Mike McDaniel Changes Four Chargers Draft Calls

By Fantasy Football Nerds. Built from FFN rankings, projections, public data surfaces, and editorial review; source notes live in Credits.

Justin Herbert
Justin Herbert • LAC • QB
Who this is for Decide how to prioritize McConkey.
Best fit
2026 PPR redraft managers.
Move
Compare.
Risk
Targets and passing-down snaps spread across Njoku.
Better path
Keep McConkey first among Chargers receivers.
Hampton's receiving base 14.0 carries and 3.8 targets Weeks 13-17 of the 2025 season

Passing-down work can keep Hampton useful without every backfield carry.

Johnston's vertical work 35.6% of team air yards His last three games of the 2025 season

The downfield assignment pays off only when Johnston also keeps regular snaps.

Herbert's late volume 30.0 attempts per start His last three starts of the 2025 season

The passing base can support a QB8 finish if McDaniel supplies quicker answers.

Which Chargers benefit most when Mike McDaniel takes over the offense? Los Angeles already used motion on 42.2 percent of its 2025 plays, and its pass rate was 63.3 percent. The new coordinator’s real job is to decide which player gets the easy completion, which back stays attached to the passing game, and which outside receiver earns a full set of routes.

Here’s the draft posture before camp resolves those questions: keep Ladd McConkey first among the Chargers pass catchers, target Omarion Hampton for touches plus receiving work, wait until Quentin Johnston proves he has a full route set, and take Justin Herbert once the elite quarterback tier is gone. McDaniel raises the possibilities. The first-team assignments will tell us who can actually cash them.

Quentin Johnston
Quentin Johnston • LAC

1. Ladd McConkey needs the throws that keep a drive alive

McConkey’s best path isn’t a weekly diet of manufactured highlights. He needs the ordinary money downs: the option route against a linebacker, the quick out when pressure threatens, the sit route behind a blitz, and the two-minute completion that gets Herbert into rhythm. Those touches travel from week to week because they’re built into the quarterback’s pressure plan.

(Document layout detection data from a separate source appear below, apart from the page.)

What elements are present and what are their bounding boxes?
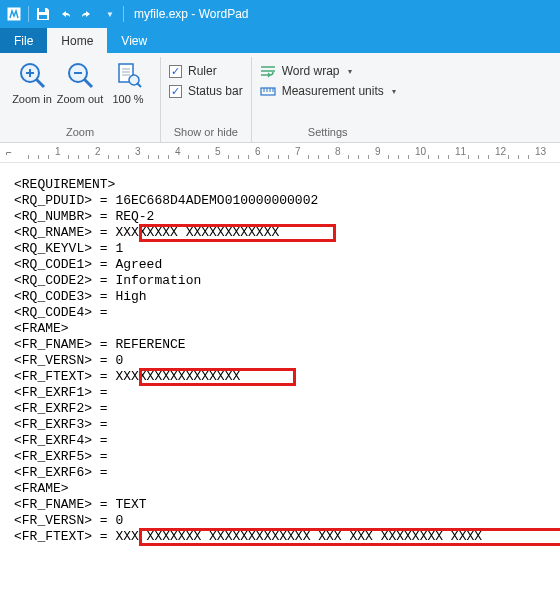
- text-line: <FR_EXRF3> =: [14, 417, 550, 433]
- ruler-number: 4: [175, 146, 181, 157]
- quick-access-toolbar: ▼: [4, 4, 126, 24]
- zoom-100-label: 100 %: [112, 93, 143, 105]
- text-line: <FR_EXRF2> =: [14, 401, 550, 417]
- ruler-number: 13: [535, 146, 546, 157]
- ribbon-tabs: File Home View: [0, 28, 560, 53]
- zoom-out-button[interactable]: Zoom out: [56, 57, 104, 107]
- text-line: <RQ_CODE2> = Information: [14, 273, 550, 289]
- text-line: <FR_FNAME> = TEXT: [14, 497, 550, 513]
- ruler-checkbox[interactable]: ✓ Ruler: [169, 61, 217, 81]
- text-line: <FR_FTEXT> = XXX XXXXXXX XXXXXXXXXXXXX X…: [14, 529, 550, 545]
- ruler-number: 6: [255, 146, 261, 157]
- tab-stop-icon: ⌐: [6, 147, 12, 158]
- ruler-number: 7: [295, 146, 301, 157]
- text-line: <RQ_PDUID> = 16EC668D4ADEMO010000000002: [14, 193, 550, 209]
- redo-icon[interactable]: [77, 4, 97, 24]
- svg-rect-3: [39, 15, 47, 19]
- svg-rect-0: [8, 8, 20, 20]
- text-line: <RQ_KEYVL> = 1: [14, 241, 550, 257]
- highlight-box: [139, 224, 336, 242]
- document-body[interactable]: <REQUIREMENT><RQ_PDUID> = 16EC668D4ADEMO…: [0, 163, 560, 545]
- wordpad-icon[interactable]: [4, 4, 24, 24]
- qat-separator: [28, 6, 29, 22]
- group-zoom: Zoom in Zoom out 100 % Zoom: [0, 57, 161, 142]
- text-line: <RQ_NUMBR> = REQ-2: [14, 209, 550, 225]
- text-line: <FRAME>: [14, 481, 550, 497]
- word-wrap-label: Word wrap: [282, 64, 340, 78]
- tab-home[interactable]: Home: [47, 28, 107, 53]
- ruler-number: 9: [375, 146, 381, 157]
- chevron-down-icon: ▾: [348, 67, 352, 76]
- text-line: <FR_VERSN> = 0: [14, 513, 550, 529]
- qat-separator: [123, 6, 124, 22]
- ruler-number: 11: [455, 146, 466, 157]
- text-line: <RQ_CODE1> = Agreed: [14, 257, 550, 273]
- svg-line-5: [36, 79, 44, 87]
- statusbar-checkbox[interactable]: ✓ Status bar: [169, 81, 243, 101]
- ruler[interactable]: ⌐12345678910111213: [0, 143, 560, 163]
- chevron-down-icon: ▾: [392, 87, 396, 96]
- text-line: <FR_FNAME> = REFERENCE: [14, 337, 550, 353]
- qat-dropdown-icon[interactable]: ▼: [99, 4, 119, 24]
- group-show-label: Show or hide: [169, 124, 243, 142]
- text-line: <FR_EXRF6> =: [14, 465, 550, 481]
- ruler-number: 8: [335, 146, 341, 157]
- save-icon[interactable]: [33, 4, 53, 24]
- tab-file[interactable]: File: [0, 28, 47, 53]
- zoom-out-icon: [64, 59, 96, 91]
- text-line: <FR_EXRF1> =: [14, 385, 550, 401]
- zoom-100-button[interactable]: 100 %: [104, 57, 152, 107]
- wrap-icon: [260, 64, 276, 78]
- group-settings-label: Settings: [260, 124, 396, 142]
- ruler-number: 1: [55, 146, 61, 157]
- zoom-100-icon: [112, 59, 144, 91]
- text-line: <FR_VERSN> = 0: [14, 353, 550, 369]
- checkmark-icon: ✓: [169, 85, 182, 98]
- group-show-hide: ✓ Ruler ✓ Status bar Show or hide: [161, 57, 252, 142]
- text-line: <FR_EXRF5> =: [14, 449, 550, 465]
- measurement-units-button[interactable]: Measurement units ▾: [260, 81, 396, 101]
- statusbar-checkbox-label: Status bar: [188, 84, 243, 98]
- group-zoom-label: Zoom: [8, 124, 152, 142]
- title-bar: ▼ myfile.exp - WordPad: [0, 0, 560, 28]
- text-line: <FRAME>: [14, 321, 550, 337]
- svg-line-16: [137, 83, 141, 87]
- highlight-box: [139, 368, 296, 386]
- ruler-icon: [260, 84, 276, 98]
- text-line: <FR_FTEXT> = XXXXXXXXXXXXXXXX: [14, 369, 550, 385]
- ruler-number: 5: [215, 146, 221, 157]
- zoom-in-button[interactable]: Zoom in: [8, 57, 56, 107]
- ruler-checkbox-label: Ruler: [188, 64, 217, 78]
- highlight-box: [139, 528, 560, 546]
- svg-rect-2: [39, 8, 45, 12]
- ruler-number: 10: [415, 146, 426, 157]
- ruler-number: 2: [95, 146, 101, 157]
- ribbon: Zoom in Zoom out 100 % Zoom ✓ Ruler: [0, 53, 560, 143]
- group-settings: Word wrap ▾ Measurement units ▾ Settings: [252, 57, 404, 142]
- text-line: <RQ_CODE3> = High: [14, 289, 550, 305]
- text-line: <REQUIREMENT>: [14, 177, 550, 193]
- ruler-number: 12: [495, 146, 506, 157]
- text-line: <RQ_RNAME> = XXXXXXXX XXXXXXXXXXXX: [14, 225, 550, 241]
- undo-icon[interactable]: [55, 4, 75, 24]
- zoom-in-label: Zoom in: [12, 93, 52, 105]
- svg-line-9: [84, 79, 92, 87]
- checkmark-icon: ✓: [169, 65, 182, 78]
- zoom-out-label: Zoom out: [57, 93, 103, 105]
- measurement-units-label: Measurement units: [282, 84, 384, 98]
- zoom-in-icon: [16, 59, 48, 91]
- text-line: <RQ_CODE4> =: [14, 305, 550, 321]
- window-title: myfile.exp - WordPad: [134, 7, 249, 21]
- text-line: <FR_EXRF4> =: [14, 433, 550, 449]
- word-wrap-button[interactable]: Word wrap ▾: [260, 61, 352, 81]
- ruler-number: 3: [135, 146, 141, 157]
- tab-view[interactable]: View: [107, 28, 161, 53]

His late 2025 usage gives camp a clear question. Over the final month, McConkey played 80.0 percent of Los Angeles’s offensive plays and saw 4.4 throws per game.

His playing time stayed firm, yet his target share slipped to 13.1 percent from Weeks 15-17. He was on the field enough. The ball simply stopped finding him at the rate a lead fantasy receiver needs.

McDaniel can help by moving McConkey before the snap and giving Herbert an immediate read. David Njoku’s arrival matters here, too. Njoku can occupy linebackers and safeties in the middle, but he also adds another veteran who can win the same short areas. Tre’ Harris gives Los Angeles another large outside option. McConkey’s case depends on being the solution Herbert trusts before the defense forces him off schedule.

Our call is McConkey reaches 110 targets in 2026. In the July 17 PPR snapshot, McConkey sits at WR16 with a 112-target projection, a useful threshold for a receiver who can lead this group without swallowing the entire passing game. I’m comfortable keeping him first among Chargers receivers while he owns third down and the end-of-half offense. A camp in which Njoku becomes the first hot read would make WR16 much harder to defend.

The key image is simple: third-and-6, Herbert sees pressure, and the ball is out to McConkey before the extra rusher arrives. Show us that connection and the target count should recover.

2. Omarion Hampton can win the useful touches

Hampton doesn’t need every handoff. He needs the snaps that turn a quiet rushing day into a playable PPR week. Screens, checkdowns, hurry-up work, and releases against an empty middle are the pieces McDaniel can preserve even when Kimani Vidal or Keaton Mitchell takes a series.

The prior role was already substantial. Across Weeks 13-17, Hampton handled 14.0 rushes per game while seeing 3.8 throws.

Week 17 against Houston sharpened the point. He carried 14 times, caught Herbert’s attention eight times, and logged an 81.0 percent snap rate. Los Angeles trusted him as a receiver when Herbert needed an outlet. That’s the football memory that matters more than a coordinator’s reputation.

The July 17 PPR projection calls for 230 carries and 56 catches. The catch total is the hinge. Hampton can lose some early-down work and still return useful weeks if he’s the back beside Herbert in hurry-up situations. Remove the passing-game job, and the same rushing workload becomes much more touchdown dependent.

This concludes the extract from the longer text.